Data supplied:
- - - - -

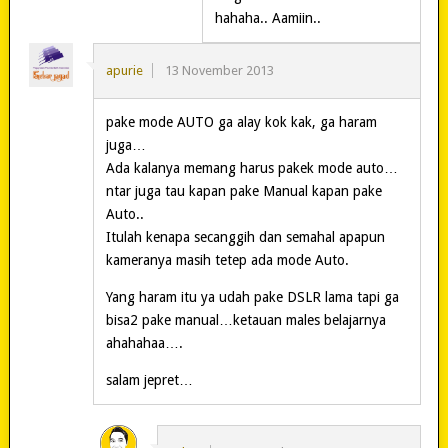
hahaha.. Aamiin..
apurie
13 November 2013
pake mode AUTO ga alay kok kak, ga haram
juga…
Ada kalanya memang harus pakek mode auto…
ntar juga tau kapan pake Manual kapan pake
Auto..
Itulah kenapa secanggih dan semahal apapun
kameranya masih tetep ada mode Auto.
Yang haram itu ya udah pake DSLR lama tapi ga
bisa2 pake manual…ketauan males belajarnya
ahahahaa….
salam jepret…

- - - - -

Problem statement: Look for the string "juga" in the data above and return every line that has it.

Response to the exercise:
juga…
ntar juga tau kapan pake Manual kapan pake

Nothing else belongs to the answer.